Michael J. Swart

November 28, 2011

SQL Fingertips

They Might Be Giants (TMBG) released an album called Apollo 18. It has 38 tracks and it runs for 42 minutes. It’s an album that will always remind me of my friend and first University roommate (Hey, what’s up Chris!). So the average track is about a minute long and this is due to a set of 21 tracks collectively called “fingertips”. Most of these fingertips are five to fifteen seconds long. Some are a bit longer. These fingertips are probably not good enough to be put on an album on their own. But collectively, they make a really cool album (especially on shuffle mode).

The List

So when I found myself with a collection of tiny tips that might not qualify as a blog post on their own, I thought of that album and a microsecond later, we’ve got SQL Fingertips!

So here they are, in no particular order.

  • Stackoverflow tip: Use the bounty feature without being afraid of the hit to your reputation.
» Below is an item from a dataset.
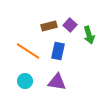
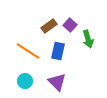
brown rectangle: rotated 21 degrees counterclockwise
green arrow: moved 1 px left, 4 px down
purple triangle: rotated 36 degrees clockwise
A bounty offered on a decent question usually attracts enough attention to get your question up-votes. And unless it’s a crummy question, those up-votes will earn you back the reputation points you spent.
  • T-SQL tip: You can use the following script as a template to be able to run a single query on multiple databases and have it return a single result set:
    DECLARE @temp TABLE (
    	ServerName sysname,
    	DBName sysname,
    	[Row Count] int
    );
     
    declare @schemaname sysname = 'Production';
    declare @tablename sysname = 'Product';
    declare @sql nvarchar(max) = N'use [?];
    	if exists (select 1 from sys.tables where name = ''' + @tablename + N''' and SCHEMA_NAME(schema_id) = ''' + @schemaname + N''')
    		exec sp_executesql N''
    			select @@servername, db_name(), Count(1) as [count]
    			from ' + QUOTENAME(@tablename) + '''';
     
    insert @temp (ServerName, DBName, [Row Count])
    exec master..sp_MSforeachdb @sql;
    select * from @temp;
  • SQL Server Management Studio tip: GO can take a parameter. If you write GO 100, your batch will be executed 100 times. Many people know this but I always here a couple “wow”s each time I demonstrate it. And here’s a couple more notes about that batch separator.
    • Don’t forget to SET ROWCOUNT OFF.
    • The batch separator doesn’t have to be GO. It’s configurable! I used to set it to ENGAGE for a while, but the joke got old and I switched it back.
  • Blog tip: If you like following blogs or people, but maybe you’re falling out of love with your RSS reader. No worries. You can get any RSS feed at all sent straight to your inbox.  There are lots of RSS-to-inbox websites out there. The one I recommend is FeedMyInbox.com. So, for example, to get my own blog delivered to your inbox, start here.
  • Data → Eye → Brain, A Data Visualization tip: Data visualizations (charts, diagrams, etc..) help us gain knowledge and understand data that maybe we couldn’t understand otherwise (See Anscombe’s Quartet). And for large and complex datasets, the best visualizations are usually custom designed and interactive. There’s a lot of power in customized visualizations: See what David McCandless and Miriah Meyers have to say.
  • Twitter DBA Tip #1: I put a call on twitter asking people to tweet the one database tip they thought more people should know. The first one comes from @BrentO: “Don’t leave your database in full recovery mode if you’re not doing t-log backups.” He’s right. Full recovery mode usually implies a backup strategy that includes transaction log backups. (And full or differential backups are not enough either).
  • Twitter DBA Tip #2: This one’s from @wnylibrarian“If using SQLExpress & no SQLAgent, try using SQLCMD in a batchfile.” I’m glad Gary tweeted this one. I’ve come up against this problem in my own work. It turns out that when downgrading editions of SQL Server, often one of the first things that you miss is SQL Agent. If you follow Gary’s advice, it’s not a hurdle, it’s only an inconvenience.
  • Twitter DBA Tip #3: Next I heard from @DaveH0ward who wants to remind people that “You need to size your data /log files and set autogrowth amounts appropriately.” I think a lot of people don’t know that the default auto-growth settings for SQL Server databases are a bad idea. Tim Ford warns us of dire consequences for not following this tip.
  • Twitter DBA Tip #4: Finally I heard from @SQLSandwhiches (aka Adam Mikolaj). He shared a pet peeve “I’ve seen so many servers that don’t have logs to auto cycle. Don’t you love opening a log file with 300,000 entries?” Adam wrote about his experience earlier this year (including a solution of course).
  • MixedTape Fingertip Tip: Say you find yourself back in the nineties making a mixed tape and you find that you have a minute left to fill on one side of the tape. They Might Be Giants to the rescue! Pick several fingertips from their Apollo 18 album and optimize every second of that mixed tape! My personal favorite is the 45 second Minimum Wage off of their other album Flood.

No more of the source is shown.